HOW TO COMPLETE THIS TASK
Repeat exactly the line that contains "ı 2013 yılına" and every line below it to the end of the material, omitting all others.

LISTED ENTRIES

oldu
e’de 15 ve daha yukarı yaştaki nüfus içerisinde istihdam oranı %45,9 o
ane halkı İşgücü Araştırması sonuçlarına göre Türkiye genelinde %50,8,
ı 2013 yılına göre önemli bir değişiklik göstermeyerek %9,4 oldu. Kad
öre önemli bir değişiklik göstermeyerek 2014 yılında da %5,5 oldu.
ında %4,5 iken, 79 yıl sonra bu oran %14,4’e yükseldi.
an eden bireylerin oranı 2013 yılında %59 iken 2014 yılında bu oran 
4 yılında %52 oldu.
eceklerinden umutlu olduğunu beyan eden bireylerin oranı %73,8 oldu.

EXERCISE SOLUTION
ı 2013 yılına göre önemli bir değişiklik göstermeyerek %9,4 oldu. Kad
öre önemli bir değişiklik göstermeyerek 2014 yılında da %5,5 oldu.
ında %4,5 iken, 79 yıl sonra bu oran %14,4’e yükseldi.
an eden bireylerin oranı 2013 yılında %59 iken 2014 yılında bu oran 
4 yılında %52 oldu.
eceklerinden umutlu olduğunu beyan eden bireylerin oranı %73,8 oldu.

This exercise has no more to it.